Lack of interpreting support further compounds their struggles. They may not know they can ask for professional interpreters, find it difficult to access one when needed, or even understand them if interpreters don't speak their dialect.   

As a result, people who speak little or no English face significant barriers and delays in receiving care, putting them at a disadvantage and contributing to health inequalities. Healthwatch England's report outlines key recommendations to improve access to health care services for these populations.

Healthwatch England's full report is available on their website. The report is currently available in English and Easy Read.

We have also published our own local report, looking at people's experiences of translation and interpretation services in Liverpool.

Rights to accessible healthcare   

The NHS Act 2006 puts a legal duty on healthcare services to reduce inequalities for patients who cannot speak English "in respect to their ability to access health services; and the outcomes achieved for them by the provision of health services."  

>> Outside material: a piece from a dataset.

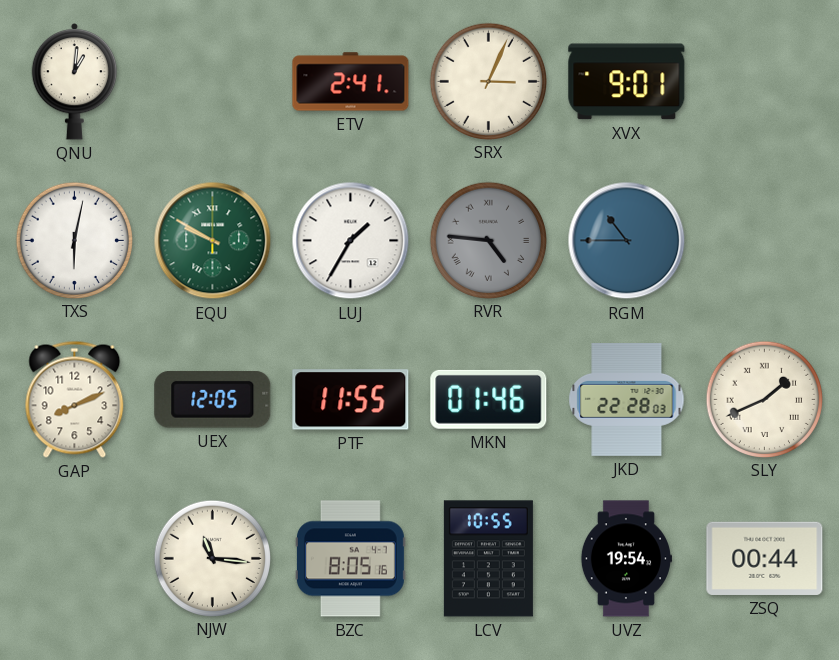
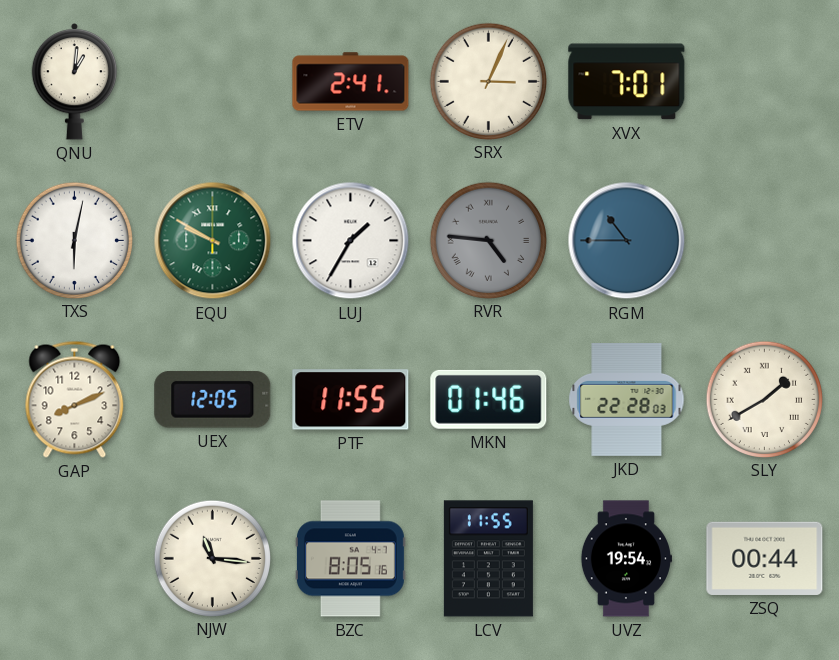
XVX: 9:01 -> 7:01
SLY: 1:41 -> 1:40
LCV: 10:55 -> 11:55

In 2016, NHS England (NHSE) created the Accessible Information Standard (AIS), making it mandatory for all health and social care providers to provide information in accessible formats, such as in British Sign Language or easy read.  NHSE is currently undertaking a review of the AIS and will publish a report in spring this year.

However, the standard doesn't apply to people who cannot speak English and plans to address the many challenges they face in accessing healthcare information and communication support are less clear.   

What can be done?   

To improve access to and quality of interpreting and translation services, Healthwatch England have set out the following recommendations:  

  • Department for Health and Social Care and NHSE should urgently introduce new statutory guidance for all health and care providers on commissioning interpreting and translation services. Services must have a legal duty to ensure that interpreting services are provided when required.   

  • NHSE should carry out a review of standards surrounding interpreting and translation to include all major areas for improvement identified in our recommendations for the review of the AIS. This should include improved frameworks for accountability, improvements in IT systems to support patient flags and sharing of information, involving patients in designing services and better staff training.

  • NHSE and leaders across Integrated Care Systems (ICS) should use the transition to ICS to clarify their duties in the provision of interpreting and translation services. They should ensure contracts are designed to support integration and continuity of care as part of this.